MotionChain: Conversational Motion Controllers via Multimodal Prompts
Biao Jiang, Xin Chen, Chi Zhang, Fukun Yin, Zhuoyuan Li, Gang YU, Jiayuan Fan
TL;DR
MotionChain addresses the challenge of multi-turn, context-aware control of continuous human motion by fusing a discrete motion vocabulary (via a VQ-VAE tokenizer), a vision tokenizer, and a vision-motion-aware language model. The method is trained in three stages—motion tokenizer pretraining, visual-to-language alignment, and instruction-tuned multi-turn diffusion of motion prompts—enabling text-, image-, and motion-conditioned generation within a unified vocabulary.

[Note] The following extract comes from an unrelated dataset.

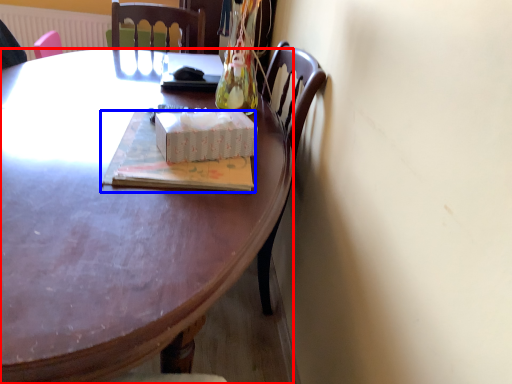 Question: Which of the following is the farthest to the observer, desk (highlighted by a red box) or book (highlighted by a blue box)?

Choices:
 (A) desk
 (B) book

Answer: (B)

It introduces a multi-turn motion conversation dataset and a motion-composition mechanism to generate temporally coherent sequences, achieving state-of-the-art or competitive results on motion reasoning and temporal composition while enabling intuitive, step-by-step task execution for embodied systems. The work demonstrates practical impact for humanoid robotics, game agents, and virtual avatars by enabling natural, quot;chat-likequot; control of motion with multimodal inputs and long-term planning capabilities.
Abstract
Recent advancements in language models have demonstrated their adeptness in conducting multi-turn dialogues and retaining conversational context. However, this proficiency remains largely unexplored in other multimodal generative models, particularly in human motion models. By integrating multi-turn conversations in controlling continuous virtual human movements, generative human motion models can achieve an intuitive and step-by-step process of human task execution for humanoid robotics, game agents, or other embodied systems. In this work, we present MotionChain, a conversational human motion controller to generate continuous and long-term human motion through multimodal prompts. Specifically, MotionChain consists of multi-modal tokenizers that transform various data types such as text, image, and motion, into discrete tokens, coupled with a Vision-Motion-aware Language model. By leveraging large-scale language, vision-language, and vision-motion data to assist motion-related generation tasks, MotionChain thus comprehends each instruction in multi-turn conversation and generates human motions followed by these prompts. Extensive experiments validate the efficacy of MotionChain, demonstrating state-of-the-art performance in conversational motion generation, as well as more intuitive manners of controlling and interacting with virtual humans.